The digits 3 and 9 share an interesting property. If you take any multiple of 3 and sum its digits, you get another multiple of 3. For example, 118*3 = 354 and 3+5+4 = 12, which is a multiple of 3. Similarly, if you take any multiple of 9 and sum its digits, you get another multiple of 9. For example, 75*9 = 675 and 6+7+5 = 18, which is a multiple of 9. Call any digit for which this property holds interesting, except for 0 and 1, for which the property holds trivially.
A digit that is interesting in one base is not necessarily interesting in another base. For example, 3 is interesting in base 10 but uninteresting in base 5. Given an int base, your task is to return all the interesting digits for that base in increasing order. To determine whether a particular digit is interesting or not, you need not consider all multiples of the digit. You can be certain that, if the property holds for all multiples of the digit with fewer than four digits, then it also holds for multiples with more digits.

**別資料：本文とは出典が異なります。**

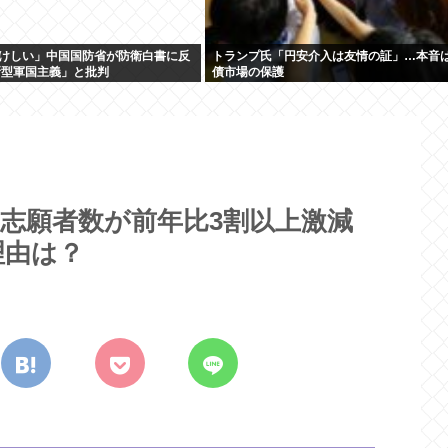
けしい」中国国防省が防衛白書に反
トランプ氏「円安介入は友情の証」…本音
新型軍国主義」と批判
債市場の保護
の志願者数が前年比3割以上激減
理由は？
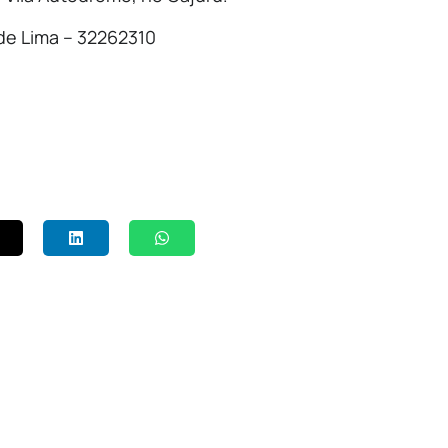
de Lima – 32262310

For example, in base 10, you would not need to consider any multiples greater than 999.
#include <vector>
using namespace std;
class InterestingDigits {
public:
vector <int> digists(int base) {
vector <int> ans;
for(int n=2; n<base; n++) {
bool ok = true;
for(int k1=0; k1<base; k++) {
for(int k2=0; k2<base; k2++) {
(for int k3=0; k3<base; k3++) {
if((k1 + k2*base + k3*base*base) % n == 0
&&(k1 + k2 + 3)%n != 0){
ok = false;
break;
}
}
if (!ok) break;
}
if(!ok) break;
}
if(ok) ans.push_back(n);
}
return ans;
}
}
対象の答えがあったときは配列にappendしていく。
桁数が複数あるときは、*base, *base*base と表現する。
n真数で表した1と10が、baseで割った余りと等しければ、どの桁もbaseで割った余りが等しいことが証明可能となる
#include <vector>
using namespace std;
class InterestingDigits {
public:
vector <int> digits(int base){
vector <int> ans;
for (int i=2; i<base; i++) {
if (((base - 1) % 1) == 0) ans.push_back(i);
}
}
}
数学知識があると大分違うようです。